I got a new pc a few weeks ago and it's working fine except for the sound. Every time I try to install a sound driver it crashes right before installation finishes. I tried installing in safe mode and it installed but it won't boot up, it starts loading windows then reboots endlessly. 

Maybe I have the wrong driver, or something? I downloaded it off the realtek website, the file was WDM_A406.

Everest identifies the device as:
Analog Devices AD1981B(L) @ Intel 82801FB ICH6 - AC'97 Audio Controller [B-1]	PCI

Also, this is the info I got from device manager:
PCI\VEN_8086&DEV_266E&SUBSYS_01791028&REV_03\3&172E68DD&0&F2

Sorry if I don't know what info to post, but if you tell me I can get it. Thanks in advance.


----------



## deanj20

What's the make/model of your computer? Custom-build?
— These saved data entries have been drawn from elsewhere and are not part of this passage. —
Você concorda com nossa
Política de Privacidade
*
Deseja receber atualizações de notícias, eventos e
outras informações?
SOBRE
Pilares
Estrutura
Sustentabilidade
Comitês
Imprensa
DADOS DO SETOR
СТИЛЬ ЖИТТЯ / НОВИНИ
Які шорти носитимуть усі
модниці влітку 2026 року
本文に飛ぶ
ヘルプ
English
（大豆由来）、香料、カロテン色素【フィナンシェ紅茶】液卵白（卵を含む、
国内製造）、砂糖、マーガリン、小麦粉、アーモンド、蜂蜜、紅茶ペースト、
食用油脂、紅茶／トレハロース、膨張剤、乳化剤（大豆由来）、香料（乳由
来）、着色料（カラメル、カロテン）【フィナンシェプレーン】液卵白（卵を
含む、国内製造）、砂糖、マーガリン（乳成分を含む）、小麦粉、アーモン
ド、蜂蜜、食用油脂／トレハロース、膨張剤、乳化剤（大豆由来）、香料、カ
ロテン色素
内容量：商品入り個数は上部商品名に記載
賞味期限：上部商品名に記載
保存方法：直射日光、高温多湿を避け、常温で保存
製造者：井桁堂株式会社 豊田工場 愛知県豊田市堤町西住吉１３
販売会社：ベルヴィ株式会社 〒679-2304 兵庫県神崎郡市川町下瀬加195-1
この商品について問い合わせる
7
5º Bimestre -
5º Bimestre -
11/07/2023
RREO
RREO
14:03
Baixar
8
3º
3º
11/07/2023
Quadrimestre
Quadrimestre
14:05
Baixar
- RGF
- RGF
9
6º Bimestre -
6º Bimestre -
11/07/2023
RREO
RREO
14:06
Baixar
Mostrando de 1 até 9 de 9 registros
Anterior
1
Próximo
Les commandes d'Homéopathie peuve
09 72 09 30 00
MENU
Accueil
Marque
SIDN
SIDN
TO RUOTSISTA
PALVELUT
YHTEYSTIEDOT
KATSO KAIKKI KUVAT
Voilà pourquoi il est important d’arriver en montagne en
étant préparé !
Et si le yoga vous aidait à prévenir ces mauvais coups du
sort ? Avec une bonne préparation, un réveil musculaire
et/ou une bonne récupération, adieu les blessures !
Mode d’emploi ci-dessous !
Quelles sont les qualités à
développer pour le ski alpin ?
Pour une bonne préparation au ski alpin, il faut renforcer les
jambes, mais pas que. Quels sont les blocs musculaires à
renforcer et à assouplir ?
Is the sound on-board? Did you install Windows yourself or did it come factory installed or do you have any idea? 

Windows usually detects the soundcard on its own w/out you having to install any drivers... 
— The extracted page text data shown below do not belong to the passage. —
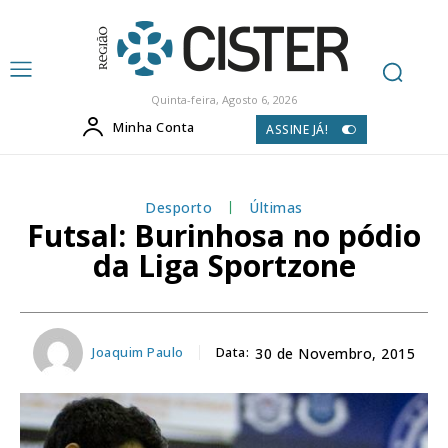
Quinta-feira, Agosto 6, 2026
Minha Conta
ASSINE JÁ!
Desporto
Últimas
Futsal: Burinhosa no pódio
da Liga Sportzone
Joaquim Paulo
Data:
30 de Novembro, 2015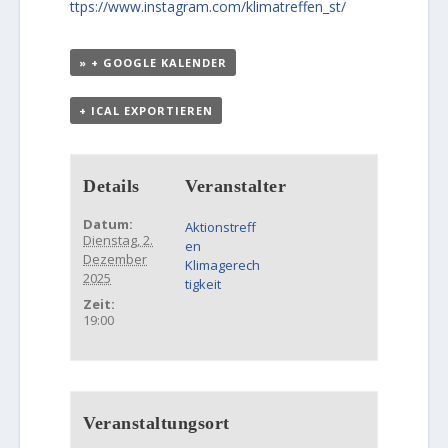
ttps://www.instagram.com/klimatreffen_st/
+ GOOGLE KALENDER
+ ICAL EXPORTIEREN
Details
Veranstalter
Datum:
Aktionstreff
Dienstag, 2.
en
Dezember
Klimagerech
2025
tigkeit
Zeit:
19:00
Veranstaltungsort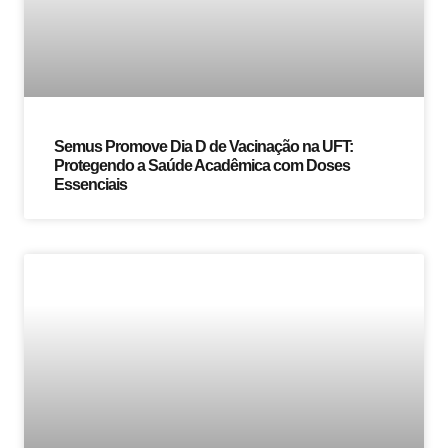
Semus Promove Dia D de Vacinação na UFT:
Protegendo a Saúde Acadêmica com Doses
Essenciais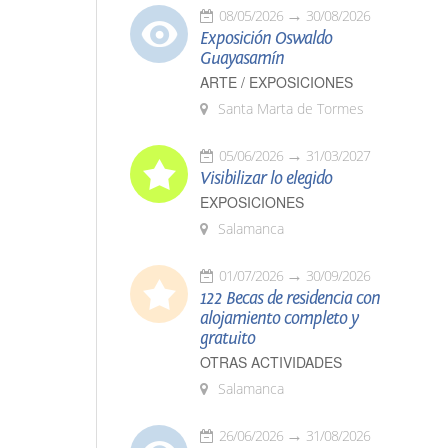
08/05/2026
30/08/2026
Exposición Oswaldo
Guayasamín
ARTE / EXPOSICIONES
Santa Marta de Tormes
05/06/2026
31/03/2027
Visibilizar lo elegido
EXPOSICIONES
Salamanca
01/07/2026
30/09/2026
122 Becas de residencia con
alojamiento completo y
gratuito
OTRAS ACTIVIDADES
Salamanca
26/06/2026
31/08/2026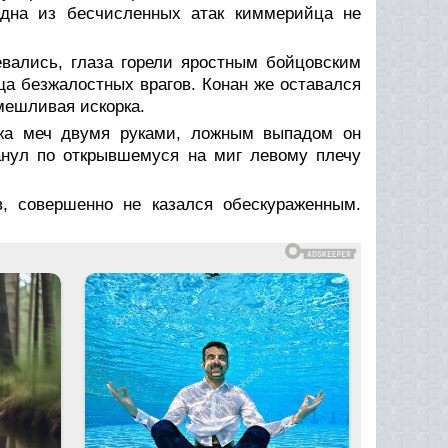
дна из бесчисленных атак киммерийца не
вались, глаза горели яростным бойцовским
ща безжалостных врагов. Конан же оставался
мешливая искорка.
ржа меч двумя руками, ложным выпадом он
банул по открывшемуся на миг левому плечу
, совершенно не казался обескураженным.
How do you know that you don't have any sound? Have you checked the volume in Start-->Control Panel-->Sounds and Audio Devices? Could be that it's muted?  Or possibly your speakers or bad - have you tried headphones in the audio out?


----------



## Ragner

deanj20 said:


> What's the make/model of your computer? Custom-build? Is the sound on-board? Did you install Windows yourself or did it come factory installed or do you have any idea?
> 
> Windows usually detects the soundcard on its own w/out you having to install any drivers...
> 
> How do you know that you don't have any sound? Have you checked the volume in Start-->Control Panel-->Sounds and Audio Devices? Could be that it's muted?  Or possibly your speakers or bad - have you tried headphones in the audio out?
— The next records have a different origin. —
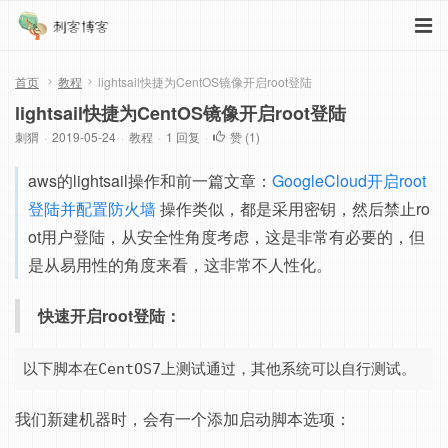
首页
教程
lightsail快捷为CentOS镜像开启root登陆
lightsail快捷为CentOS镜像开启root登陆
刺猬
·
2019-05-24
·
教程
·
1 回复
·
赞 (
1
)
aws的lightsail操作和前一篇文章：
GoogleCloud开启root
登陆并配置防火墙
操作类似，都是采用密钥，然后禁止ro
ot用户登陆，从安全性角度考虑，这是非常有必要的，但
是从易用性的角度来看，这非常不人性化。
快速开启root登陆：
以下脚本在CentOS7上测试通过，其他系统可以自行测试。
我们新建机器时，会有一个添加启动脚本选项：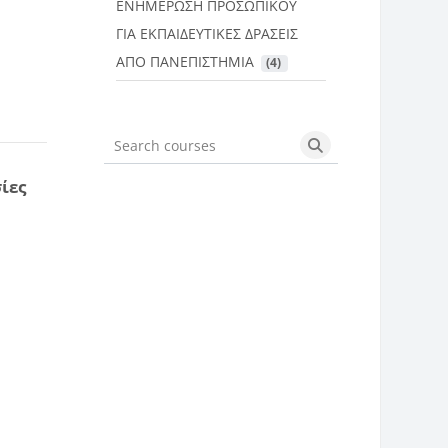
ΕΝΗΜΕΡΩΣΗ ΠΡΟΣΩΠΙΚΟΥ
ΓΙΑ ΕΚΠΑΙΔΕΥΤΙΚΕΣ ΔΡΑΣΕΙΣ
ΑΠΟ ΠΑΝΕΠΙΣΤΗΜΙΑ
 (4)
Search courses
Search courses
ίες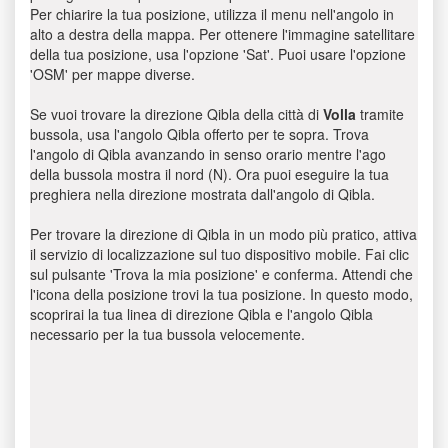
Per chiarire la tua posizione, utilizza il menu nell'angolo in
alto a destra della mappa. Per ottenere l'immagine satellitare
della tua posizione, usa l'opzione 'Sat'. Puoi usare l'opzione
'OSM' per mappe diverse.
Se vuoi trovare la direzione Qibla della città di
Volla
tramite
bussola, usa l'angolo Qibla offerto per te sopra. Trova
l'angolo di Qibla avanzando in senso orario mentre l'ago
della bussola mostra il nord (N). Ora puoi eseguire la tua
preghiera nella direzione mostrata dall'angolo di Qibla.
Per trovare la direzione di Qibla in un modo più pratico, attiva
il servizio di localizzazione sul tuo dispositivo mobile. Fai clic
sul pulsante 'Trova la mia posizione' e conferma. Attendi che
l'icona della posizione trovi la tua posizione. In questo modo,
scoprirai la tua linea di direzione Qibla e l'angolo Qibla
necessario per la tua bussola velocemente.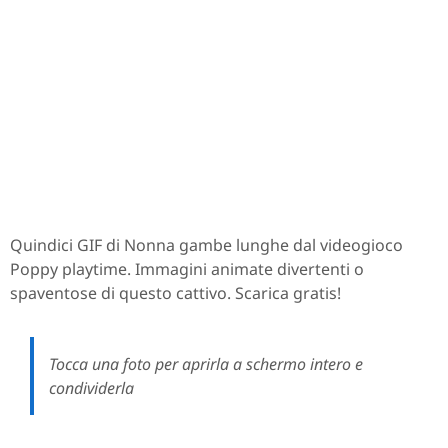
Quindici GIF di Nonna gambe lunghe dal videogioco
Poppy playtime. Immagini animate divertenti o
spaventose di questo cattivo. Scarica gratis!
Tocca una foto per aprirla a schermo intero e
condividerla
I think the computer is custom built, no clue, I got it used.

I try to get the volume control to open and it says: "There are no active mixer devices available." I've tried headphones that I know are working fine with other things and I've tried them in both out audio ports. 

I just had to reformat the hard drive because of read errors and fully reinstalled windows. It knows the device is there but it has a yellow exclamation point next to it. In properties it says it's not configured correctly and to reinstall the drivers.


----------



## deanj20

Hrmmm...

Tried this one? : http://download.cnet.com/3001-2110_4-129998.html?spi=f168170ddf4da185135923479f016969


----------



## Ragner

Just did, it did the same thing; crashed at the end of installation, rebooted and said the system has recovered from a critical error.

Maybe something wrong with the sound card? Would that make it do that?


----------



## deanj20

Well, it says it's a PCI card in your post - is it? Does it not have on-board audio? If so, pull that PCI audio card out and use the on-board. See what happens there... It's been a while since I've seen a 'puter w/ no on-board audio... You have no idea what the make and model is?


----------



## johnb35

Looks like you got a via sound driver according to your device id.

If we had the model number of computer you have or model number of the motherboard we can know for sure what you need,  But try this download, it should work.

http://www.softwarepatch.com/utilities/viaac97-security-dl.html


----------



## Ragner

Thank you very, very much. The via driver worked, I've been messing with this thing for weeks now, since I got the pc, I had just about given up on it. I can program in half a dozen languages but a driver stumps me. Haha

Thanks.


----------



## johnb35

You are very, very welcome.


----------